Building a Real-Time Healthcare Data Pipeline - Phase 2: Stream Processing with Apache Spark
This is Part 2 of my VitalWatch series. In Phase 1, I built a producer that streams ICU patient data from MIMIC-IV to AWS SQS. Now I'm building the processing engine that transforms this raw stream into analytics-ready data.
The Evolution: From Message Queue to Data Lake
Where We Left Off
Phase 1 created a data faucet - ICU patient data flowing continuously into an SQS queue. But raw messages sitting in a queue aren't useful for healthcare analytics. We need to process, structure, and store this data efficiently.
The Big Picture: What Phase 2 Accomplishes
Phase 1: ICU Data → SQS Queue
Phase 2: SQS Queue → Spark → Analytics → Parquet Files → S3
Phase 3: S3 → Dashboard → Alerts [Coming Next]
Phase 2 is like adding a smart water treatment plant that:
- Continuously reads from the SQS queue as messages arrive
- Processes the raw JSON data into structured formats
- Transforms data (timestamps, data validation, schema enforcement)

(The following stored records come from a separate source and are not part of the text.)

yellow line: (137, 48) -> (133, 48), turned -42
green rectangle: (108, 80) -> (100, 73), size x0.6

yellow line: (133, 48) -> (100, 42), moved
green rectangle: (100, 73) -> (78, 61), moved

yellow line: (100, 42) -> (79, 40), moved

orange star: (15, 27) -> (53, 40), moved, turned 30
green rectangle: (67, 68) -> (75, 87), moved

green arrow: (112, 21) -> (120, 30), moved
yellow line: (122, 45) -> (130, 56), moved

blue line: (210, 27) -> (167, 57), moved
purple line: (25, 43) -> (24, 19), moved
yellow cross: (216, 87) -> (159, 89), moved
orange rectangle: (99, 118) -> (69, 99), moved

- Stores results in an organized, queryable format
Understanding the Technology Stack - Key Technologies Explained
Why Apache Spark for Stream Processing?
Apache Spark is like a super-powered Excel that can process millions of rows in real-time. Unlike traditional databases that struggle with large-scale analytics, Spark excels at:
- Distributed processing: Spreads work across multiple CPU cores (or machines)
- In-memory computing: Keeps data in RAM for faster processing
- Fault tolerance: Automatically recovers from failures using lineage information
- Schema-on-read: Applies structure to data at query time, not storage time
Why Spark works better for analytics than traditional databases:
Traditional databases maintain ACID properties (Atomicity, Consistency, Isolation, Durability), which requires complex coordination between nodes in distributed systems. Spark trades off some consistency guarantees for massive performance gains in analytics workloads where eventual consistency is acceptable.
The Storage Revolution: Parquet Format
Moving from CSV to Parquet is like upgrading from a filing cabinet to a modern database:
CSV (Row-oriented):
patient_id,age,diagnosis,length_of_stay
1,25,Heart Attack,5.2
2,67,Pneumonia,8.7
Parquet (Column-oriented):
patient_id: [1, 2, 3, ...]
age: [25, 67, 45, ...]
diagnosis: [Heart Attack, Pneumonia, ...]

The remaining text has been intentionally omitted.